The Gold Standard for genome assembly is currently to combine three technologies:
High coverage short read sequencing for accurate base calling of unique regions.
Long read sequencing for assembling complex and small repetitive regions of the genome.
Long range sequencing for scaffolding contigs across larger repetitive regions of the genome.
We will be using a combination of three of these latest technologies for the BABS genome:
Illumina NovaSeq and HiSeq X
Short read Illumina sequencing is still the starting point for sequencing large (>0.5 Gb) genomes. Although it is impossible to assemble short read data alone into a high-quality genome, it remains the most cost-effective technology in terms of high-quality bases sequenced per dollar. Illumina sequencing struggles with regions of the genome with certain compositional bias and short read assembly fails at repetitive regions. Nevertheless, it is possible to get a useful assembly of a large portion of the “unique” genome, which includes most of the protein-coding genes.
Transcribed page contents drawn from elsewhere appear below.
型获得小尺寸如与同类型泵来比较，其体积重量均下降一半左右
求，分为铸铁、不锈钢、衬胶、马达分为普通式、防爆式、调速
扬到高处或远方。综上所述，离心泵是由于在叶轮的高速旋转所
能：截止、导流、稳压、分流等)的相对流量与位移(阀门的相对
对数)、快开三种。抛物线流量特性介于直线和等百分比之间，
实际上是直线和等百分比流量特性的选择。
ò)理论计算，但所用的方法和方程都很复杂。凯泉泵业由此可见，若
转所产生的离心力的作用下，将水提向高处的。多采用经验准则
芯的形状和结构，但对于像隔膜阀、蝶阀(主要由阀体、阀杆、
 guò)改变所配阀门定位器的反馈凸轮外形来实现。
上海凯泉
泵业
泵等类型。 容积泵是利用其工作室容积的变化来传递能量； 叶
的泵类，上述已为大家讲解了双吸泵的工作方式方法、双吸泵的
For the 2017 BABS genome, we are using two of the latest - and most cost-effective - Illumina sequencing platform: the HiSeq X (XTen) and new HiSeq NovaSeq. These machines have a phenomenal output per run. The NovaSeq is being used for pure Illumina sequencing, whereas the HiSeq X is being used for the sequencing component of the 10X Genomics Linked Read sequencing (below).
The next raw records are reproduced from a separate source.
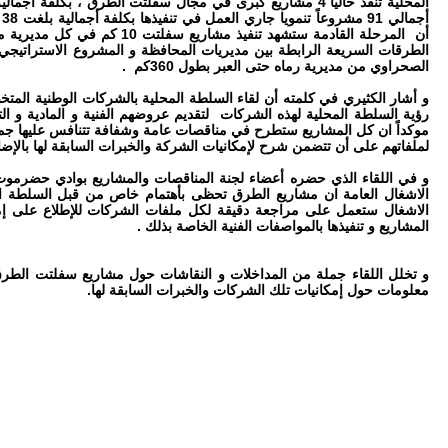
أ
أن المرحلة القادمة ستشهد تنفيذ مش
الطرقات السريعة الرابطة بين مديريات المحافظة و المشروع الاستراتيج
الصحراوي من مديرية رماه حتى العبر بطول 360كم .
و أشار الكثيري في كلمته أن لقاء السلطة المحلية بالشركات الوطنية ال
رؤية السلطة المحلية لهذه الشركات لتقديم عروضهم الفنية و المادية و ال
موكداً ان كل المشاريع ستطرح في مناقصات عامة وشفافة تتنافس عليها جمي
لملفاتهم على أن تتضمن شرح لإمكانيات الشركة والخبرات السابقة لها بالإضا
و في اللقاء الذي حضره أعضاء لجنة المناقصات والمشاريع بوادي حضرموت
الاشغال العامة ان مشاريع الطرق تحظى بأهتمام خاص من قبل السلطة الم
الاشغال ستعمل على مراجعة دقيقة لكل ملفات الشركات للإطلاع على إمك
المشاريع و تنفيذها بالمواصفات الفنية الخاصة بذلك .
و تخلل اللقاء جملة من المداخلات و النقاشات حول مشاريع سفلتت الطرق
معلومات حول إمكانيات تلك الشركات والخبرات السابقة لها.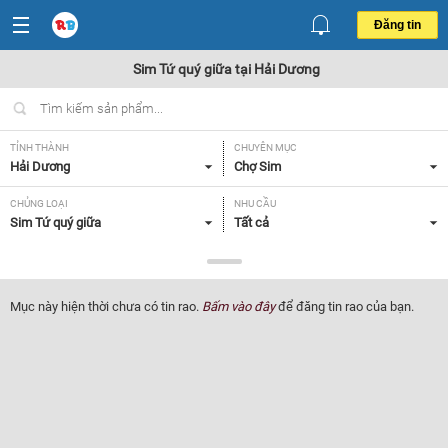
Đăng tin
Sim Tứ quý giữa tại Hải Dương
TỈNH THÀNH
CHUYÊN MỤC
Hải Dương
Chợ Sim
CHỦNG LOẠI
NHU CẦU
Sim Tứ quý giữa
Tất cả
GIÁ
10 - 50 triệu
Mục này hiện thời chưa có tin rao.
Bấm vào đây
để đăng tin rao của bạn.
Lọc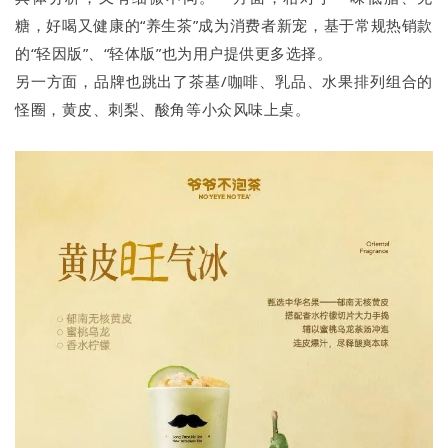
糖，好喝又健康的“养生茶”成为消费者新宠，基于常规热销款
的“轻因版”、“轻体版”也为用户提供更多选择。
另一方面，品牌也跳出了茶基/咖啡、乳品、水果排列组合的
怪圈，黄皮、刺梨、酸角等小众风味上桌。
Whole genome sequencing and assembly has been revolutionised by the development of long read sequencing technologies by Pacific Biosciences (PacBio) and Oxford Nanopore (MinION). With typical read lengths a hundred times longer than Illumina reads, long read sequencing enables resolution of many of the shorter repetitive regions in the genome.
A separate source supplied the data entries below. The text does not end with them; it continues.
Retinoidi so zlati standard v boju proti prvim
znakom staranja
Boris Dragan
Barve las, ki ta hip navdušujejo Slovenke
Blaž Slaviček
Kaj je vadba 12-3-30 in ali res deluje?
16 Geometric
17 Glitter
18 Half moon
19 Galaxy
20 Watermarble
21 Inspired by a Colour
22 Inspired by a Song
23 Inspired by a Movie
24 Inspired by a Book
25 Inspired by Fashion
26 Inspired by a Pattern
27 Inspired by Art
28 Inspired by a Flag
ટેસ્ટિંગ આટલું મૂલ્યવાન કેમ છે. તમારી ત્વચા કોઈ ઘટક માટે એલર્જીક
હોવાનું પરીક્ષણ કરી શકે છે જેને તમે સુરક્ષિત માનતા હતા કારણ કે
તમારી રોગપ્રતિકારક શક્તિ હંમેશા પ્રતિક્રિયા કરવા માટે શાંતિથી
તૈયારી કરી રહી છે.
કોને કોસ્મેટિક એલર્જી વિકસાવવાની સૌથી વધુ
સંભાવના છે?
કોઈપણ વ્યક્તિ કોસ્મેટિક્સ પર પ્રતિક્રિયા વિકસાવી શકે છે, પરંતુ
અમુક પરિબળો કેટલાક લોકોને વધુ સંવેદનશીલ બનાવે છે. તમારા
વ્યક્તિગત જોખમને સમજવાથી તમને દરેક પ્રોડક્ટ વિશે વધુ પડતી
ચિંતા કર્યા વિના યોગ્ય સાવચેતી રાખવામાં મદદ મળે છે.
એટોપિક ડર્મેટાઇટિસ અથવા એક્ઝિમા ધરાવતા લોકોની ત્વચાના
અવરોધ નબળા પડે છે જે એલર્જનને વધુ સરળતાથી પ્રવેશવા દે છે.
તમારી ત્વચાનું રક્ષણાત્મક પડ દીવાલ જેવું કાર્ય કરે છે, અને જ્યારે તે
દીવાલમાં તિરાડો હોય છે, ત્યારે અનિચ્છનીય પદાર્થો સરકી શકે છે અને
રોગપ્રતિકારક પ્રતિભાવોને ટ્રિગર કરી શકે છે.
Long read sequencing is still comparably expensive and the budget does not stretch for a pure PacBio assembly this year. However, we will be getting some sequencing done on the new PacBio Sequel, which will help with scaffolding Illumina contigs. We also hope to be able to generate a pure PacBio mitochondrial genome; mitochondria are present in multiple copies per cell, which effectively increases the depth of coverage!
10X Genomics Chromium Linked Reads
Due to the cost (and DNA requirements) of long read sequencing, there has been considerable effort in recent years to combine cost-effective Illumina short read sequencing with additional experimental approaches to leverage long-range information. The long range service offered by the Ramaciotti Centre is 10X Genomics Chromium linked read sequencing. Unlike PacBio or MinION, this does not contiguously sequence a long DNA molecule. Instead, it uses a clever barcoding system to link short reads back to their DNA molecule of origin. 10X Genomics software then uses this linkage to regenerate pseudo-long-reads that can be used for both genome assembly and haplotype phasing.